What is the best way to use docker in freebsd?


----------



## SirDice (Mar 6, 2018)

hoppel said:


> What is the best way to use docker on a FreeBSD 11.x server?


Not. Seriously, it's highly unstable, still very much experimental and has a lot of caveats. I don't recommend using it for anything else but testing.

https://wiki.freebsd.org/Docker


----------



## hoppel (Mar 6, 2018)

thanks. Thats the reason why I prefer iohyve and a linux image to run inside the linux vm docker.

Does somebody has a config like this?

Steffen


----------



## sadaszewski (May 27, 2020)

https://github.com/sadaszewski/focker/ is the best way for a Docker-like experience on FreeBSD. However for deploying NextCloud you would have to translate their Docker recipes to Focker syntax accounting for the FreeBSD base system. Focker is fully native using ZFS snapshots and clones for image layering and jails for containers. It uses FreeBSD (bsdinstall jail) for base system.


----------



## zirias@ (May 27, 2020)

Although the affiliation is obvious from matching the github account name with your user name here and it's probably a nice opensource project, I don't think it makes sense to spread it in every docker-related thread you can find, no matter how old. It might even confuse people because it just _ist not Docker_. From what I understand, it's "just" a jail/zfs management tool (there exist several others) designed to somewhat resemble the docker commandline.

Maybe, if you'd like to spread this software and haven't done it already, creating an official FreeBSD port of it would make more sense?


----------



## rootbert (May 27, 2020)

collabora does not run on FreeBSD natively ... have not tried with compat linux though. Just setup a VM with your preferred distro (last time I could not install Debian 10, don't know if that problem is already fixed in bhyve) and setup docker inside, or, a tipp from my side: go with a different runtime environment, e.g. podman.
My personal take on collabora: it works for personal stuff, but if you intend to use it for professional/corporate data look for something else, it's quite buggy and a resource hog.


----------



## sadaszewski (May 27, 2020)

Zirias said:


> Although the affiliation is obvious from matching the github account name with your user name here and it's probably a nice opensource project, I don't think it makes sense to spread it in every docker-related thread you can find, no matter how old. It might even confuse people because it just _ist not Docker_. From what I understand, it's "just" a jail/zfs management tool (there exist several others) designed to somewhat resemble the docker commandline.
> 
> Maybe, if you'd like to spread this software and haven't done it already, creating an official FreeBSD port of it would make more sense?

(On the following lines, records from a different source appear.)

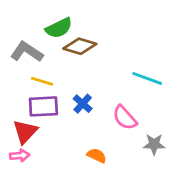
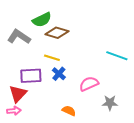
cyan line: (147, 78) -> (117, 56), moved
yellow line: (42, 81) -> (52, 58), moved
pink semicircle: (125, 118) -> (89, 84), turned 108

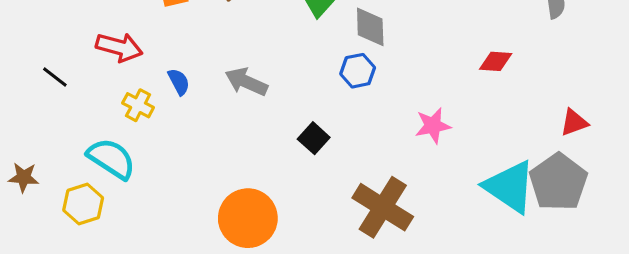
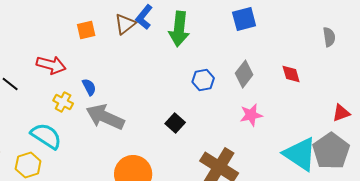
gray diamond: (370, 27) -> (244, 74), moved, turned 40
red diamond: (496, 61) -> (291, 74), turned 70
gray arrow: (246, 82) -> (105, 117), moved, size x1.4

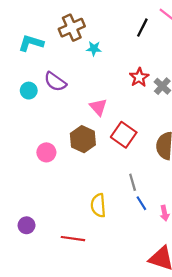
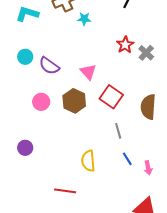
purple semicircle: (55, 82) -> (49, 66), moved
pink circle: (46, 152) -> (41, 102), moved
gray line: (133, 182) -> (118, 131), moved
purple circle: (27, 225) -> (25, 148), moved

Thanks for your feedback. I think it makes a lot of sense to spread the word. It is much more important to promote the nice Docker-like workflow than to go on the fool's errand of porting Docker to FreeBSD. Thus, it doesn't matter at all if it "is Docker". Docker has nothing to offer as such. It's the state of the mind that matters - nice separation of data (volumes) and code (images) on the system level; layered image building to allow faster write, build, debug cycle; composition tool for setting up jails in a declarative manner, etc, etc, etc. Focker is a completely new quality in terms of image / container management on FreeBSD and it is completely native and works perfectly. I have submitted the port already some time ago but I guess you will have to either use the version from GitHub or wait till it gets integrated: https://bugs.freebsd.org/bugzilla/show_bug.cgi?id=246001 .


----------



## zirias@ (May 27, 2020)

sadaszewski said:


> Docker has nothing to offer as such.


Except for huge repositories with pre-made "docker containers", and I bet that's often the reason people want Docker on FreeBSD – and in that case, all you can say is: won't work.
Otherwise, there are a variety of tools using jails/zfs for something similar (arguably: better) already. I think e.g. Bastille aims at something pretty similar. That's *not* meant to criticize your project, I didn't look at either  And some choice never hurts! All I was saying is: Don't "necropost" Docker-related threads just for promotion, at least IMHO. A hint in a current Docker-related thread probably makes sense though, as for _some_ usecases, it might actually be what people are looking for.



sadaszewski said:


> I have submitted the port already some time ago


That's good! If it sits there without _any_ feedback for too long (say: 2 months?), it might have been overlooked. In that case, I'd kindly ask on ports@ for feedback  An official port is arguably the best way to make it easily accessible to users.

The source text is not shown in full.